AIC ALERTA GOVERNO PARA CUMPRIMENTO DA ATRIBUIÇÃO DOS INCENTIVOS À IMPRENSA REGIONAL

AIC ALERTA GOVERNO PARA CUMPRIMENTO DA ATRIBUIÇÃO DOS INCENTIVOS À IMPRENSA REGIONAL

Comunicado

Paulo Ribeiro, Presidente da AIC

Aproximando-se o final do ano, a AIC – Associação de Imprensa de Inspiração Cristã voltou a alertar o Governo, através do secretário de Estado do Cinema, Audiovisual e Media, Dr. Nuno Artur Silva, para a necessidade imperiosa do cumprimento da legislação em vigor, que envolve a atribuição dos incentivos à comunicação social regional e local, através dos projetos candidatados às respectivas CCDR’s (Comissões de Coordenação e Desenvolvimento Regional), tal como está consagrado no Decreto-Lei n.º 23/2015 de 6 de fevereiro.

Tendo os órgãos de comunicação social apresentado as candidaturas durante o mês de Abril, a legislação obriga que o despacho conjunto dos Ministérios das Finanças, Cultura e Coesão Territorial, que liberte a verba inscrita para o efeito em Orçamento de Estado, seja publicada no mesmo ano, o que lamentavelmente e uma vez mais ainda não aconteceu, com óbvios prejuízos para a comunicação social regional e local. Em causa está cerca de um milhão de euros que permite o cofinanciamento de projetos no âmbito da Modernização Tecnológica, Desenvolvimento Digital, Acessibilidade à Comunicação Social, Desenvolvimento de Parcerias Estratégicas e, ainda, Literacia e Educação para a Comunicação Social. São projetos estratégicos para o setor, a braços com enormes dificuldades na sustentabilidade financeira dos respetivos projetos.

Caso não seja publicado o referido despacho em tempo útil, não poderá ser utlizada esta verba aprovada no Orçamento de Estado para 2021 pela Assembleia da República, causando um enorme impacto negativo no que concerne à modernização dos órgãos de comunicação social regionais e locais que concorreram legitimamente a este apoio público.

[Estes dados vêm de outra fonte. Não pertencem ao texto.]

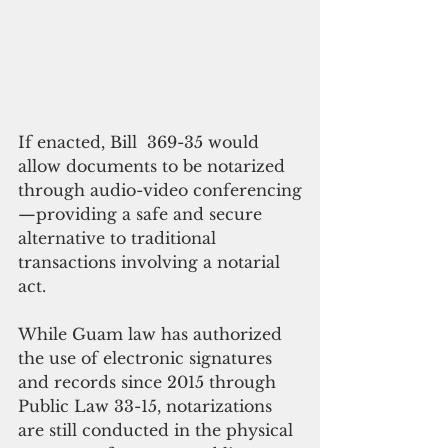
If enacted, Bill  369-35 would 
allow documents to be notarized 
through audio-video conferencing
—providing a safe and secure 
alternative to traditional 
transactions involving a notarial 
act.
While Guam law has authorized 
the use of electronic signatures 
and records since 2015 through 
Public Law 33-15, notarizations 
are still conducted in the physical 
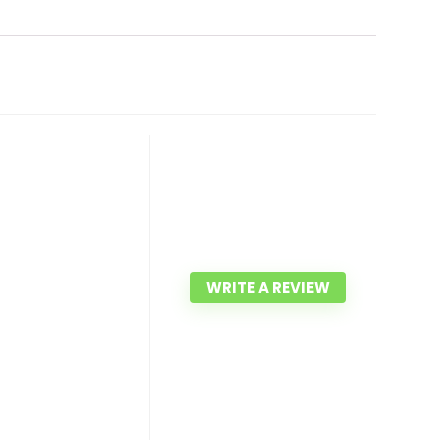
WRITE A REVIEW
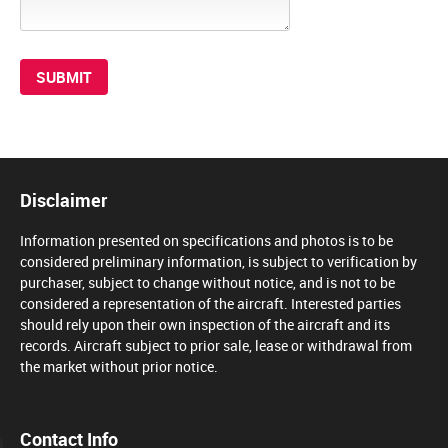
Disclaimer
Information presented on specifications and photos is to be
considered preliminary information, is subject to verification by
purchaser, subject to change without notice, and is not to be
considered a representation of the aircraft. Interested parties
should rely upon their own inspection of the aircraft and its
records. Aircraft subject to prior sale, lease or withdrawal from
the market without prior notice.
Contact Info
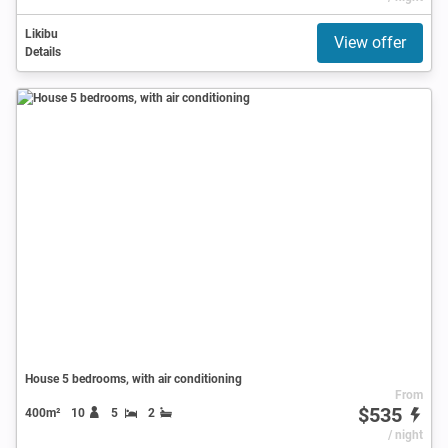
Likibu
View offer
Details
House 5 bedrooms, with air conditioning
From
$535
400m²
10
5
2
/ night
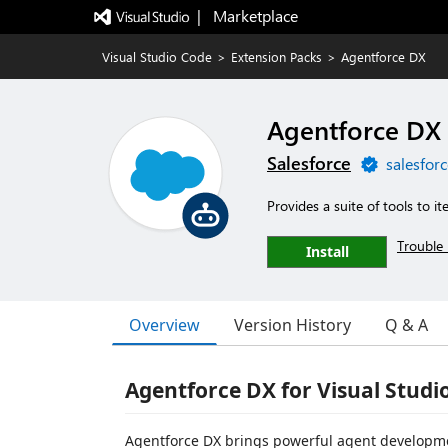
|   Marketplace
Visual Studio Code
>
Extension Packs
>
Agentforce DX
Agentforce DX
Salesforce
salesfor
Provides a suite of tools to it
Trouble 
Install
Overview
Version History
Q & A
Agentforce DX for Visual Studi
Agentforce DX brings powerful agent development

Outra grande preocupação da imprensa regional diz respeito ao Contrato de Concessão entre o Estado e os CTT, que vai determinar a tarifa postal a partir de 2022. Até ao momento nada foi divulgado pelo Estado – apesar das nossas insistências – e a incerteza sobre os preços da expedição dos jornais e revistas pelos Correios está a causar um enorme constrangimento para a fixação das assinaturas para o próximo ano, numa área de distribuição que sofre bastantes problemas devido à detioração do serviço, ano após ano, por parte do operador postal nacional.